Source records
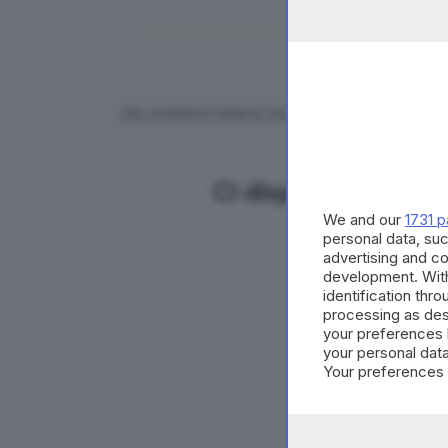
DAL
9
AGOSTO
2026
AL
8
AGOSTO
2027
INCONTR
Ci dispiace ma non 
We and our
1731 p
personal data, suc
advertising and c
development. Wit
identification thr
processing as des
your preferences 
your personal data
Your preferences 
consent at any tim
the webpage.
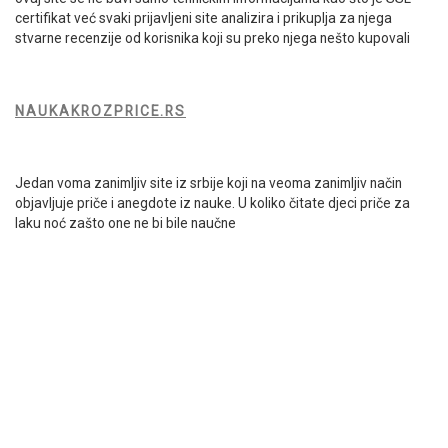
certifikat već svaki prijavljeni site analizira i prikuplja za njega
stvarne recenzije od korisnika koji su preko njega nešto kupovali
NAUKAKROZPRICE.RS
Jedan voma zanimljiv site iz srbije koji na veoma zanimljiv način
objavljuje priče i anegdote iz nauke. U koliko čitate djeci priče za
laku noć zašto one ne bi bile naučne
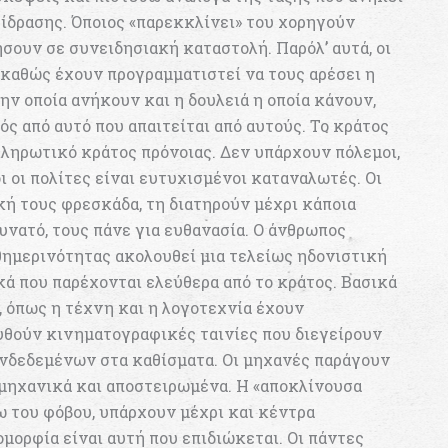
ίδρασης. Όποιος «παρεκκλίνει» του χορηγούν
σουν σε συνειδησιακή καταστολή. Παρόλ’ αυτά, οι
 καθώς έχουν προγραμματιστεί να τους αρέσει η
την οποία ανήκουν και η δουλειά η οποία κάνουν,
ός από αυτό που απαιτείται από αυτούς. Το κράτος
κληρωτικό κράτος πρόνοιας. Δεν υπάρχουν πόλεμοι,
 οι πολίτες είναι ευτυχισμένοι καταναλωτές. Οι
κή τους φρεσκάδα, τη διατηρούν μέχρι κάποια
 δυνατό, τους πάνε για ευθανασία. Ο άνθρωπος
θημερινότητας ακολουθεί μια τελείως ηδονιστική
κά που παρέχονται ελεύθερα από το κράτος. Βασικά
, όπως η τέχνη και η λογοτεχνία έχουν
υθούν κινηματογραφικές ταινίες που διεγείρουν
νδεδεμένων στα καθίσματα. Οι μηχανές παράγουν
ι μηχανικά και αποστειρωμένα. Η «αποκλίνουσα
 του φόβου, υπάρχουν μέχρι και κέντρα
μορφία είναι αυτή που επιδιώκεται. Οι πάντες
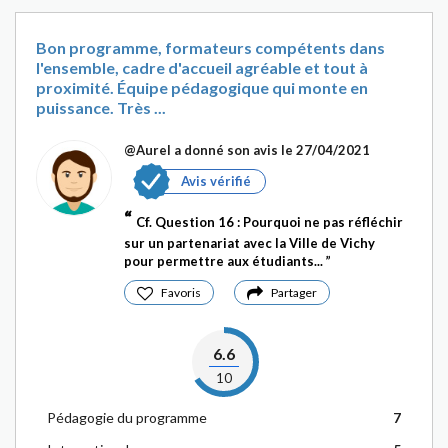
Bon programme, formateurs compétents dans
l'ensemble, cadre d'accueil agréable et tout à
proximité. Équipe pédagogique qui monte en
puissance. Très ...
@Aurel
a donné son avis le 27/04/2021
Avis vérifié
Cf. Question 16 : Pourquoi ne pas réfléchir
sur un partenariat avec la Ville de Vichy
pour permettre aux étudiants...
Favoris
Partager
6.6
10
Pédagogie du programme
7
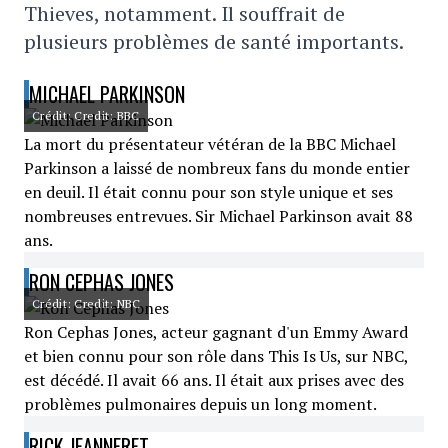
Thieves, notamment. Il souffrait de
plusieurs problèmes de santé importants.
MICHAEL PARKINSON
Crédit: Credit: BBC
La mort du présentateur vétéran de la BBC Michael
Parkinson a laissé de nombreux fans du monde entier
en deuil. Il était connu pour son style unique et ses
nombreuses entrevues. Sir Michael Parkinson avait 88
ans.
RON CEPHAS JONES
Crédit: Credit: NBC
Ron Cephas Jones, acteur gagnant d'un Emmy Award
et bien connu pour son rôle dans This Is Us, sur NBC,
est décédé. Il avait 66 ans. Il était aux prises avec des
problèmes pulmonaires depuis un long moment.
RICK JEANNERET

__Description of the task__: The required answer is the exact run of lines above starting at the line with "ός από αυτό" and ending at the line with "θημερινότητας ακολουθεί μια", with both ends present.

__Worked solution__:
ός από αυτό που απαιτείται από αυτούς. Το κράτος
κληρωτικό κράτος πρόνοιας. Δεν υπάρχουν πόλεμοι,
 οι πολίτες είναι ευτυχισμένοι καταναλωτές. Οι
κή τους φρεσκάδα, τη διατηρούν μέχρι κάποια
 δυνατό, τους πάνε για ευθανασία. Ο άνθρωπος
θημερινότητας ακολουθεί μια τελείως ηδονιστική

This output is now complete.